In other words, conditions seem to be improving for companies’ financial performance despite all the headwinds out there – inflation, rising interest rates, the war in Ukraine, Covid lockdown in China and so on ad nauseum. And yet there is an asterisk to that improved performance trend, and this week the asterisk came in the form of a 63 percent freefall in the price of one of the most high-flying stocks of the last 12 years. Let’s look more closely at both these stories.
Maintaining the Margins
The big question for analysts covering US publicly traded companies has been whether they would be able to sustain their recent strength in operating profitability given the higher cost of many inputs – raw materials and labor chief among them – as well as the supply chain problems resulting in backlogs and sky-high transportation costs. The answer, so far anyway, seems to be yes. The chart below shows the trend in operating margins (operating income as a percentage of sales), along with trailing and forward earnings per share, for the past ten years.
Operating margins (the crimson line) remain at a ten-year high, which in turn means that companies are able to pass on cost increases to their customers, which in turn also helps their bottom line earnings grow (the blue line in the above chart represents earnings per share for the last twelve months, while the green line indicates earnings estimates for the next twelve months). The key driver sustaining this profitability is the ongoing level of above-average demand from American consumers, who continue in the aggregate to be spending ferociously.

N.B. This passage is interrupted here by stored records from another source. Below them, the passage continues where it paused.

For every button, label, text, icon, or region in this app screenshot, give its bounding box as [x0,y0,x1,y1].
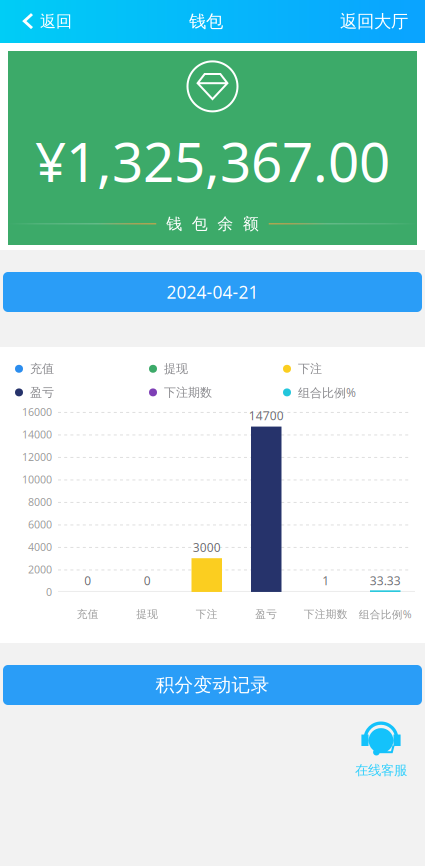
staticText: 充值 [30,361,54,376]
button[interactable]: 2024-04-21 [3,272,422,312]
button[interactable]: 积分变动记录 [3,665,422,705]
staticText: 下注期数 [304,608,348,621]
staticText: 4000 [28,540,52,554]
staticText: 0 [46,585,52,599]
button[interactable]: 在线客服 [355,719,425,778]
staticText: 33.33 [370,572,401,588]
staticText: 10000 [22,472,52,487]
button[interactable]: 返回大厅 [330,0,425,43]
staticText: 返回大厅 [340,11,408,32]
staticText: 提现 [164,361,188,376]
staticText: 盈亏 [255,608,277,621]
staticText: 6000 [28,517,52,532]
button[interactable]: 返回 [0,0,82,43]
staticText: 下注 [298,361,322,376]
staticText: 2024-04-21 [166,280,258,304]
staticText: 组合比例% [298,384,356,400]
staticText: 16000 [22,405,52,419]
staticText: 14000 [22,427,52,442]
staticText: 0 [84,572,91,588]
staticText: 2000 [28,562,52,577]
staticText: 下注期数 [164,385,212,400]
staticText: 组合比例% [359,607,412,621]
staticText: 钱包余额 [166,214,259,234]
staticText: 返回 [40,12,72,31]
staticText: 下注 [196,608,218,621]
staticText: 充值 [77,608,99,621]
staticText: 3000 [193,539,221,555]
staticText: ¥1,325,367.00 [35,124,390,197]
staticText: 钱包 [189,11,223,32]
staticText: 盈亏 [30,385,54,400]
staticText: 在线客服 [355,762,407,778]
staticText: 积分变动记录 [156,674,270,696]
staticText: 1 [322,572,329,588]
staticText: 0 [144,572,151,588]
staticText: 12000 [22,450,52,464]
staticText: 提现 [136,608,158,621]
staticText: 8000 [28,495,52,509]
staticText: 14700 [249,408,284,424]
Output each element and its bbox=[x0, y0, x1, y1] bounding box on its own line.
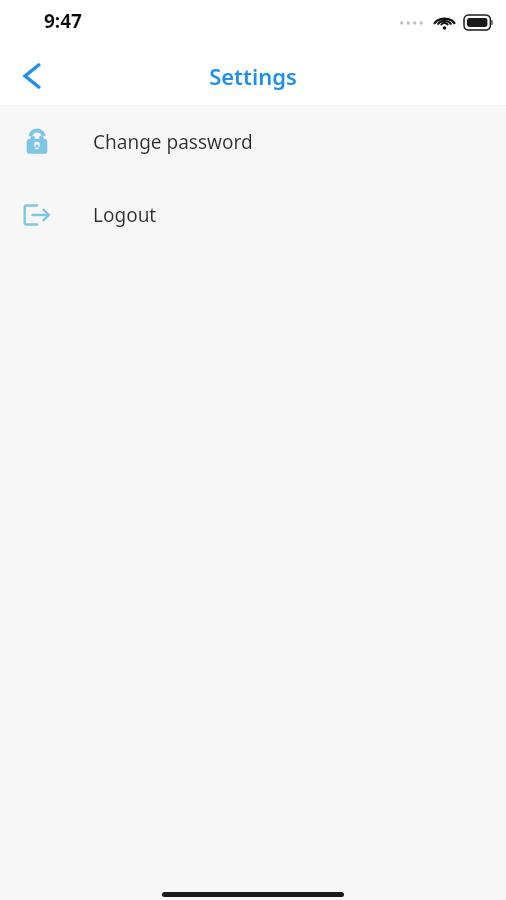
button[interactable]: Back bbox=[8, 53, 54, 99]
staticText: 9:47 bbox=[44, 8, 82, 34]
other: Change password bbox=[22, 127, 52, 157]
staticText: Settings bbox=[0, 61, 506, 91]
button[interactable]: Change password bbox=[0, 119, 506, 165]
staticText: Logout bbox=[93, 202, 157, 228]
other: Logout bbox=[22, 200, 52, 230]
button[interactable]: Logout bbox=[0, 192, 506, 238]
staticText: Change password bbox=[93, 129, 253, 155]
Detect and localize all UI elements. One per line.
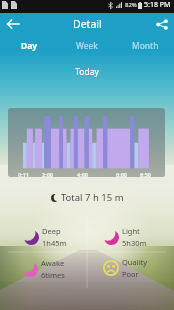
staticText: Total 7 h 15 m xyxy=(61,191,124,204)
staticText: Month xyxy=(132,40,159,52)
button[interactable]: Back xyxy=(0,13,26,35)
button[interactable]: Awake xyxy=(20,257,92,281)
staticText: Today xyxy=(0,66,174,78)
button[interactable]: Deep xyxy=(21,225,93,249)
staticText: Day xyxy=(21,40,38,52)
button[interactable]: Light xyxy=(101,225,173,249)
staticText: 1h45m xyxy=(42,238,67,248)
staticText: Poor xyxy=(122,269,139,279)
staticText: 8:56 xyxy=(140,171,151,177)
button[interactable]: Day xyxy=(0,37,58,55)
staticText: 5:18 PM xyxy=(144,0,171,10)
button[interactable]: Month xyxy=(116,37,174,55)
staticText: 0:11 xyxy=(18,171,29,177)
staticText: Deep xyxy=(42,226,61,236)
staticText: 6:00 xyxy=(116,171,127,177)
staticText: Quality xyxy=(122,257,148,267)
staticText: 2:00 xyxy=(42,171,53,177)
staticText: 5h30m xyxy=(122,238,147,248)
staticText: 6times xyxy=(41,270,65,280)
staticText: Light xyxy=(122,226,140,236)
staticText: Awake xyxy=(41,258,65,268)
button[interactable]: Week xyxy=(58,37,116,55)
staticText: Week xyxy=(76,40,98,52)
button[interactable]: Quality xyxy=(101,256,173,280)
staticText: 4:00 xyxy=(77,171,88,177)
staticText: 82% xyxy=(125,1,137,9)
staticText: Detail xyxy=(73,17,102,31)
button[interactable]: Share xyxy=(150,13,174,35)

The improved profitability outlook would seem to be good news for anyone worried about an impending recession; after all, if companies are selling, people are spending and jobs are there for the taking, that would seem to put the likelihood of negative GDP growth to be very low indeed. This brings us to Netflix, to ask whether this is the figurative canary in the coal mine warning of danger ahead.
Streaming to a Trickle
The Netflix earnings call this past Tuesday was one of the all-time lulus of a surprise. Analysts had been expecting the company to report somewhere in the neighborhood of 2.5 million new subscribers; instead, the streaming giant announced an outright decline of 200,000 subs, the first quarterly decline in a decade. Management was pretty forthright about the key reasons for this performance, including increased competition, password sharing among households and new ways content consumers are configuring their viewing experiences. These are fundamental forces that will be affecting anyone competing in the already-crowded streaming space (fittingly, this was also the week when Warner Bros. Discovery announced it would be shutting down the new CNN+ streaming service after just one dismal month).
Left unsaid was a bigger question: are the lower subscriber numbers at Netflix a sign that households are starting to pare back on discretionary spending choices, as a result of the pressure inflation is putting on their monthly budgets? We don’t have a definitive answer to this yet; this is just one data point representing one quarter’s worth of activity. But it may be a preview of what we start to see if inflationary expectations become more entrenched into real-world behavior. We think the market probably overreacted to the actual news from the Tuesday Netflix call. But it’s what we don’t know that could be the thornier issue down the road.